The predominant desire of John Ayliffe's mind, at that moment, was to get out of England as fast as possible, and he was too much blinded by fear and anxiety to perceive that the great desire of Mr. Shanks was to get him out. But there was one impediment. The sum of four hundred pounds thus placed at his command would, some years before, have appeared the Indies to him, but now, with vastly expanded ideas with regard to expense, it seemed a drop of water in the ocean. "Three hundred pounds. Shanks," he said, "what's the use of three hundred pounds? It would not keep me a month."

"God bless my soul!" said Mr. Shanks, horrified at such a notion, "why it would keep me a whole year, and more too. Moreover, things are cheaper there than they are here; and besides you have got all those jewels, and knick-knacks, and things, which cost you at least a couple of thousand pounds. They would sell for a great deal."

"Come, come, Shanks," said the young man, "you must make it five hundred guineas. I know you've got them in your strong box here."

Shanks shook his head, and John Ayliffe added sullenly, "Then I'll stay and fight it out too. I won't go and be a beggar in a foreign land."

Shanks did not like the idea of his staying, and after some farther discussion a compromise was effected. Mr.
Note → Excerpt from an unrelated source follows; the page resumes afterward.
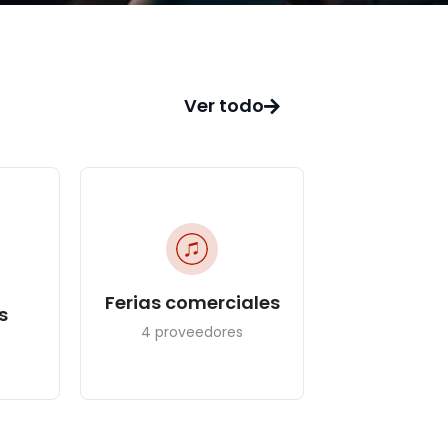
Ver todo
Ferias comerciales
s
4 proveedores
Shanks agreed to advance four hundred pounds. John Ayliffe was to make over to him, as a pledge, the whole of his plate, and not to object to a memorandum to that effect being drawn up immediately, and dated a month before. The young man was to set off the very next day, in the pleasant gray of the morning, driving his own carriage and horses, which he was to sell as soon as he got a convenient distance from his house, and Mr. Shanks was to take the very best possible care of his interests during his absence.

John Ayliffe's spirits rose at the conclusion of this transaction. He calculated that with one thing or another he should have sufficient money to last him a year, and that was quite as far as his thoughts or expectations went. A long, long year! What does youth care for any thing beyond a year? It seems the very end of life to pant in expectation, and indeed, and in truth, it is very often too long for fate.

"Next year I will"—Pause, young man! there is a deep pitfall in the way. Between you and another year may be death. Next year thou wilt do nothing—thou wilt be nothing.

His spirits rose. He put the money into his pocket, and, with more wit than he thought, called it "light heaviness," and then he sat down and smoked a pipe, while Mr. Shanks drew up the paper; and then he drank punch, and made more, and drank that too, so that when the paper giving Mr. Shanks a lien upon the silver was completed, and when a dull neighbor had been called in to see him sign his name, it needed a witness indeed to prove that that name was John Ayliffe's writing.